A advogada Gloria M. Ballason recebeu uma ordem judicial interina pela Alta Corte do Estado de Kaduna em Kaduna, Nigéria, em 15 de janeiro de 2020, que proíbe o governo de prendê-la. Essa ordem veio depois que Ballason apresentou uma moção por seus “direitos fundamentais” – incluindo liberdade de expressão e dignidade humana – sob a Ordem IV, Regra 4 da Constituição.

Esta ordem provisória é a segunda do tipo emitida contra sua prisão.

Foto de Gloria M. Ballason, advogada de direitos humanos, cortesia de Gloria M. Ballason.
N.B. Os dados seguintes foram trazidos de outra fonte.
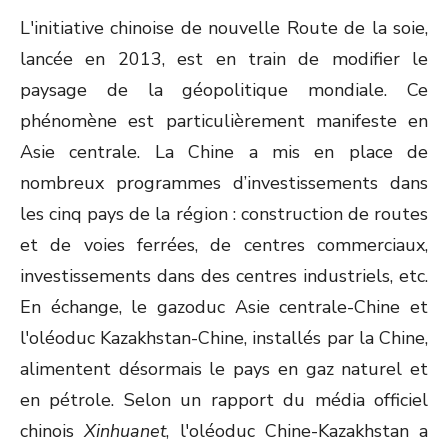
L'initiative chinoise de nouvelle Route de la soie,
lancée en 2013, est en train de modifier le
paysage de la géopolitique mondiale. Ce
phénomène est particulièrement manifeste en
Asie centrale. La Chine a mis en place de
nombreux programmes d’investissements dans
les cinq pays de la région : construction de routes
et de voies ferrées, de centres commerciaux,
investissements dans des centres industriels, etc.
En échange, le gazoduc Asie centrale-Chine et
l'oléoduc Kazakhstan-Chine, installés par la Chine,
alimentent désormais le pays en gaz naturel et
en pétrole. Selon un rapport du média officiel
chinois
Xinhuanet
, l'oléoduc Chine-Kazakhstan a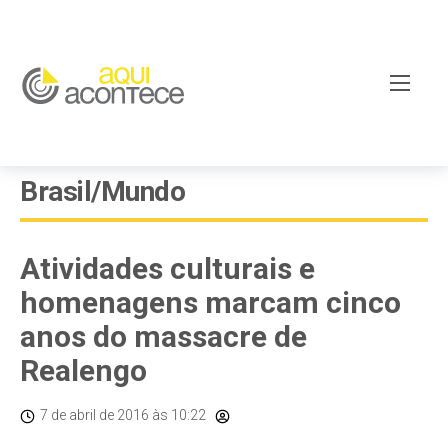
Brasil/Mundo
Atividades culturais e
homenagens marcam cinco
anos do massacre de
Realengo
7 de abril de 2016
às 10:22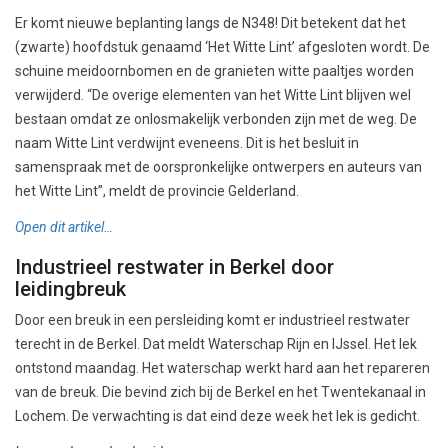
Er komt nieuwe beplanting langs de N348! Dit betekent dat het
(zwarte) hoofdstuk genaamd ‘Het Witte Lint’ afgesloten wordt. De
schuine meidoornbomen en de granieten witte paaltjes worden
verwijderd. “De overige elementen van het Witte Lint blijven wel
bestaan omdat ze onlosmakelijk verbonden zijn met de weg. De
naam Witte Lint verdwijnt eveneens. Dit is het besluit in
samenspraak met de oorspronkelijke ontwerpers en auteurs van
het Witte Lint”, meldt de provincie Gelderland.
Open dit artikel…
Industrieel restwater in Berkel door
leidingbreuk
Door een breuk in een persleiding komt er industrieel restwater
terecht in de Berkel. Dat meldt Waterschap Rijn en IJssel. Het lek
ontstond maandag. Het waterschap werkt hard aan het repareren
van de breuk. Die bevind zich bij de Berkel en het Twentekanaal in
Lochem. De verwachting is dat eind deze week het lek is gedicht.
Ballason é o principal parceiro da Mive Legals no estado de Kaduna, com foco em direitos humanos. Ela também é colunista e diretora executiva da “Casa da Justiça”, um programa de rádio sobre direitos humanos, que escreveu artigos críticos ao governo do estado de Kaduna.

Ballason tem sofrido intimidação e assédio contínuos pelo governador do estado de Kaduna Nasir El-Rufai e seu governo, em meio a uma crescente repressão à liberdade de expressão e dissidência na Nigéria.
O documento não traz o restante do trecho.